An equivalent formulation for the sum rule is:
``find $s \in \partial f(x)$ such that $p - s \in \partial g(x)$''.
Now, we can reformulate the second relation to isolate $s$ on the left-hand side.
Define the concave function $h_p(y) = p^\top \, (y-x) - g(y) + g(x) + f(x)$. Then, the second relation becomes $s \in \hat\partial h_p(x)$, where $\hat\partial$ is the superderivative of concave functions.
Let us reconsider this sub/supergradient relation in terms of the epigraph of $f$ and the hypograph of $h_p$.
By $s \in \partial f(x)$ we obtain
\begin{equation*}
f(x) - s^\top x \le f(y) - s^\top y
\end{equation*}
for all $y$ and this implies
\begin{equation*}
f(x) - s^\top x \le (1, -s)^\top k
\end{equation*}
for all $k$ in the epigraph of $f$.
Similar, from $s \in \hat\partial h_p(x)$ we get
\begin{equation*}
h_p(x) - s^\top x
=
f(x) - s^\top x
\ge
h_p(y) - s^\top y
\end{equation*}
for all $y$ and this implies
\begin{equation*}
f(x) - s^\top x
\ge
(1,-s)^\top k
\end{equation*}
for all $k$ in the hypograph $\{(a,b) \in \mathbb{R} \times \mathbb{R}^n : a \le h_p(b)\}$ of $h_p$.
Hence, the validity of the sum rule implies that we can separate the epigraph of $f$
and the hypograph of $h_p$ (which is just the mirrored, shifted and tilted epigraph of $g$).
To the contrary,
let $p \in \partial (f+g)(x)$ be given.
This implies that the epigraph of $f$ and the hypograph of $h_p$ are disjunct.
If you can separate the epigraph of $f$ and the hypograph of $h_p$,
then you find $a \in \mathbb{R}$ and $(\lambda,-s) \in (\mathbb{R}\times\mathbb{R}^n) \setminus \{0\}$ such that
\begin{equation*}
(\lambda,- s)^\top k \ge a \ge (\lambda,-s)^\top l
\end{equation*}
for $k$ in the epigraph of $f$ and $l$ in the epigraph of $h_p$.

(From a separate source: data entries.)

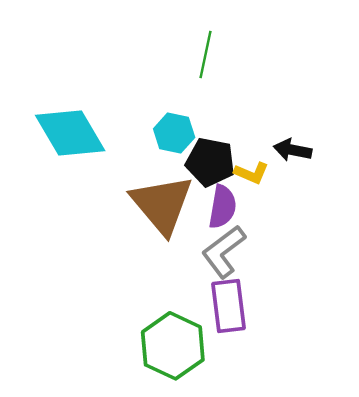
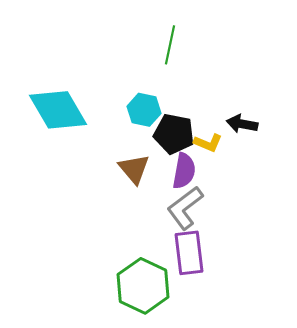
brown triangle: (162, 204) -> (134, 169), size x0.6

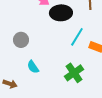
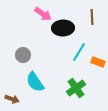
cyan semicircle: (33, 67) -> (35, 82), size x1.5

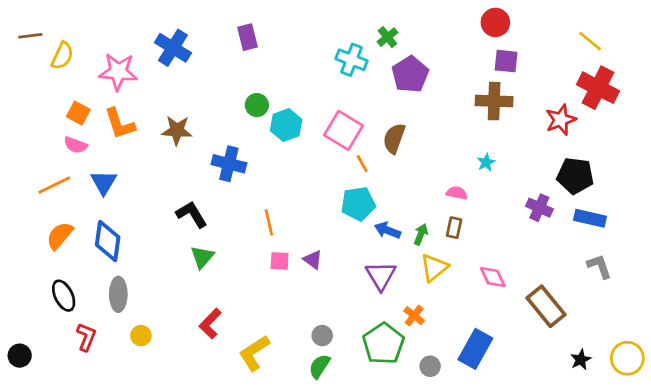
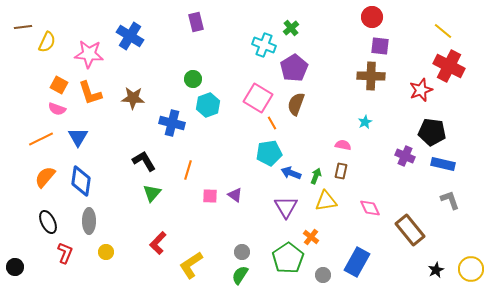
purple rectangle: (248, 37) -> (196, 22), moved
purple pentagon: (410, 74) -> (294, 68), moved
cyan hexagon: (286, 125) -> (208, 105), moved
orange line: (269, 222) -> (188, 170), moved, turned 30
yellow triangle: (434, 268) -> (326, 201), turned 30

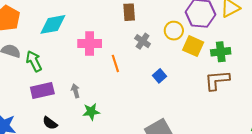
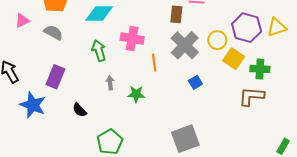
gray cross: (143, 41) -> (185, 45), size x1.8
green arrow: (34, 61) -> (99, 51), moved
purple rectangle: (42, 91) -> (55, 77), moved, turned -65
green star: (91, 112) -> (136, 94), moved

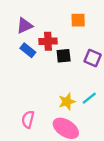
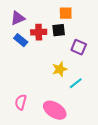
black square: (64, 56) -> (59, 30), moved
yellow star: (67, 102) -> (60, 69), moved

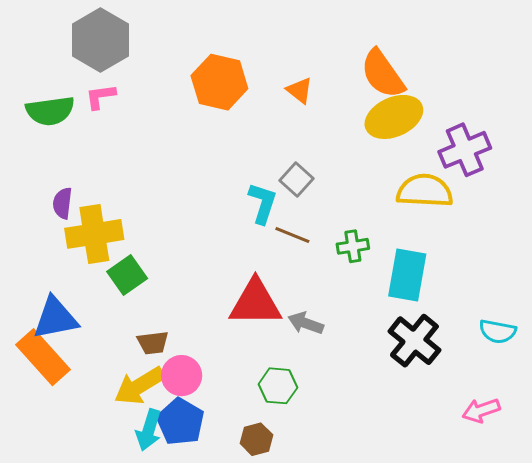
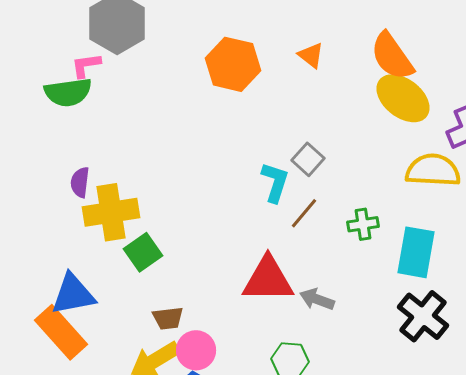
orange triangle: (300, 90) -> (311, 55), moved
pink L-shape: (100, 96) -> (86, 65), moved
yellow ellipse: (394, 117) -> (403, 98), turned 62
brown line: (292, 235) -> (304, 213), turned -72

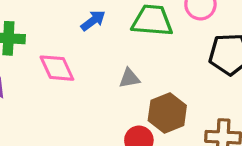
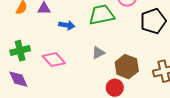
blue arrow: (93, 21) -> (67, 25), turned 63

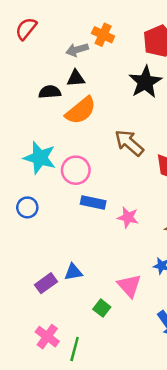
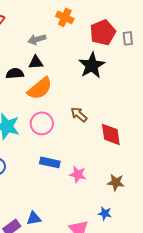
orange cross: (103, 35) -> (65, 17), moved
brown arrow: (129, 143) -> (79, 114), size x0.7
pink circle: (76, 170) -> (42, 123), moved

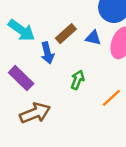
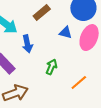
brown rectangle: (66, 34) -> (42, 12), moved

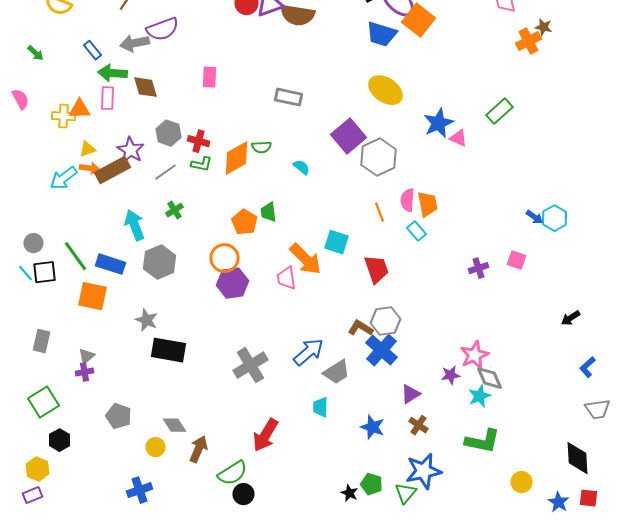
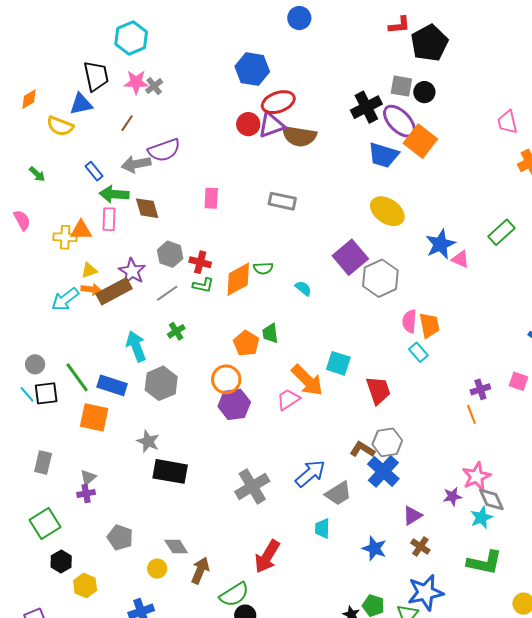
gray rectangle: (288, 97) -> (282, 201), moved
orange line: (380, 212) -> (471, 414), moved
pink trapezoid: (286, 278) -> (288, 399), turned 65
yellow hexagon: (38, 469) -> (85, 586), moved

Since you can make the first component of $k$ arbitrarily large, you obtain $\lambda \ge 0$,
and $\lambda = 0$ cannot happen, since this would imply $s = 0$.
Hence, we can rescale $\lambda$ to be $1$.
This implies
\begin{equation*}
f(y) - s^\top y \ge a \ge (p^\top \, (y-x) - g(y) + g(x) + f(x)) - s^\top y
\end{equation*}
for all $y$.
Plugging in $y = x$ yields $a = f(x) - s^\top x$.
The considerations above yield $s \in \partial f(x)$ and $p - s \in \partial g(x)$.
I hope this answer clarifies that a sum rule is essentialy a separation theorem.